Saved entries
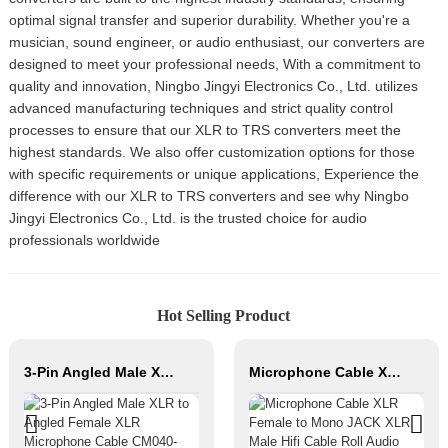
optimal signal transfer and superior durability. Whether you're a
musician, sound engineer, or audio enthusiast, our converters are
designed to meet your professional needs, With a commitment to
quality and innovation, Ningbo Jingyi Electronics Co., Ltd. utilizes
advanced manufacturing techniques and strict quality control
processes to ensure that our XLR to TRS converters meet the
highest standards. We also offer customization options for those
with specific requirements or unique applications, Experience the
difference with our XLR to TRS converters and see why Ningbo
Jingyi Electronics Co., Ltd. is the trusted choice for audio
professionals worldwide
Hot Selling Product
3-Pin Angled Male XLR to Angled Female XLR Microphone Cable CM040-XLRMR/XLRFR
Microphone Cable XLR Female to Mono JACK XLR Male Hifi Cable Roll Audio Cable for Studio and Professional Team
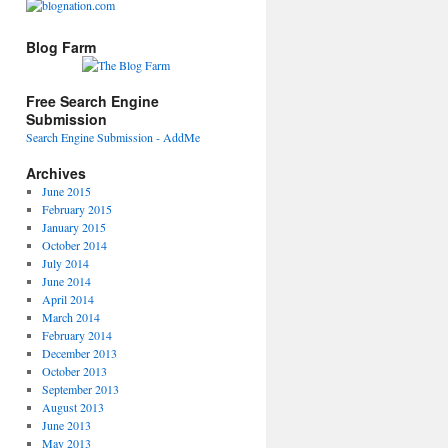
Blog Farm
Free Search Engine
Submission
Search Engine Submission - AddMe
Archives
June 2015
February 2015
January 2015
October 2014
July 2014
June 2014
April 2014
March 2014
February 2014
December 2013
October 2013
September 2013
August 2013
June 2013
May 2013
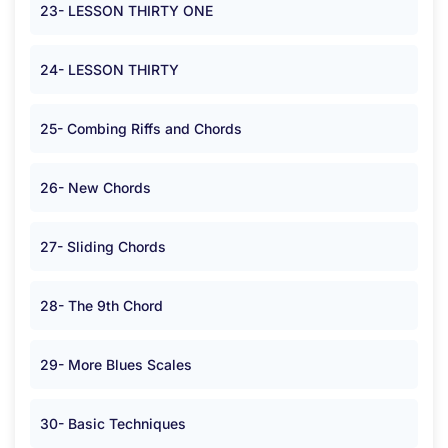
23- LESSON THIRTY ONE
24- LESSON THIRTY
25- Combing Riffs and Chords
26- New Chords
27- Sliding Chords
28- The 9th Chord
29- More Blues Scales
30- Basic Techniques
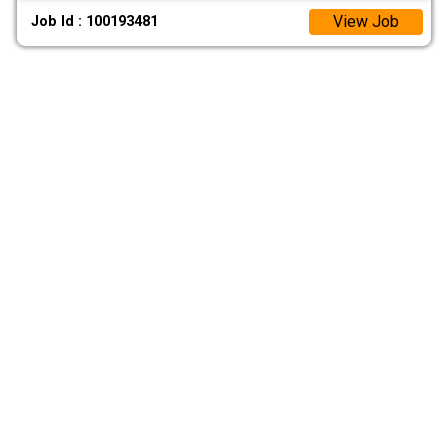
View Job
Job Id : 100193481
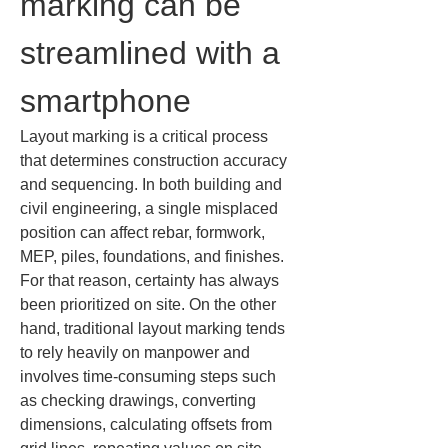
marking can be 
streamlined with a 
smartphone
Layout marking is a critical process 
that determines construction accuracy 
and sequencing. In both building and 
civil engineering, a single misplaced 
position can affect rebar, formwork, 
MEP, piles, foundations, and finishes. 
For that reason, certainty has always 
been prioritized on site. On the other 
hand, traditional layout marking tends 
to rely heavily on manpower and 
involves time-consuming steps such 
as checking drawings, converting 
dimensions, calculating offsets from 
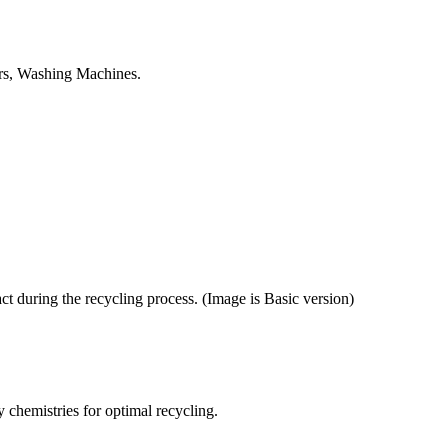
tors, Washing Machines.
ct during the recycling process. (Image is Basic version)
y chemistries for optimal recycling.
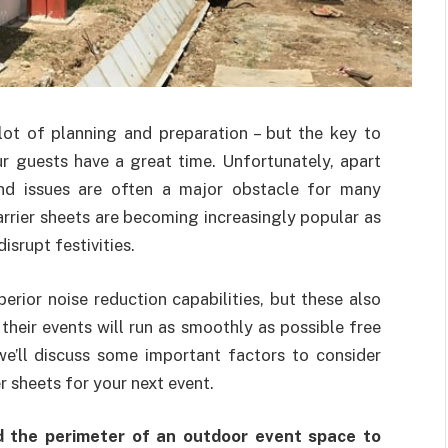
lot of planning and preparation – but the key to
r guests have a great time. Unfortunately, apart
nd issues are often a major obstacle for many
arrier sheets are becoming increasingly popular as
srupt festivities.
erior noise reduction capabilities, but these also
heir events will run as smoothly as possible free
 we’ll discuss some important factors to consider
 sheets for your next event.
d the perimeter of an outdoor event space to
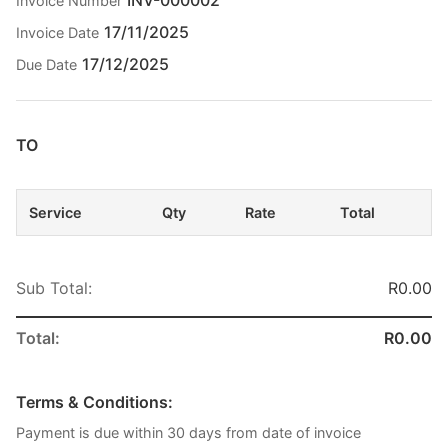
Invoice Number
17/11/2025
Invoice Date
17/12/2025
Due Date
TO
Service
Qty
Rate
Total
Sub Total:
R0.00
Total:
R0.00
Terms & Conditions:
Payment is due within 30 days from date of invoice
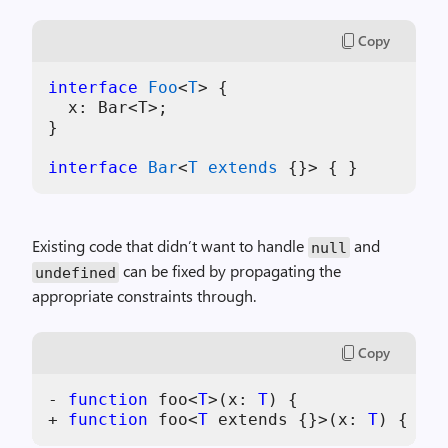
Copy
interface
Foo
<
T
> {

  x: Bar<T>;

}

interface
Bar
<
T
extends
Existing code that didn’t want to handle
and
null
can be fixed by propagating the
undefined
appropriate constraints through.
Copy
-
function
 foo
<
T
>
(
x
:
T
)
{
+
function
 foo
<
T
 extends 
{
}
>
(
x
:
T
)
{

◆ WORK REQUEST
Select every line in the records above that contains the word "Electronics".

◆ ANSWER SECTION
quality and innovation, Ningbo Jingyi Electronics Co., Ltd. utilizes
Jingyi Electronics Co., Ltd. is the trusted choice for audio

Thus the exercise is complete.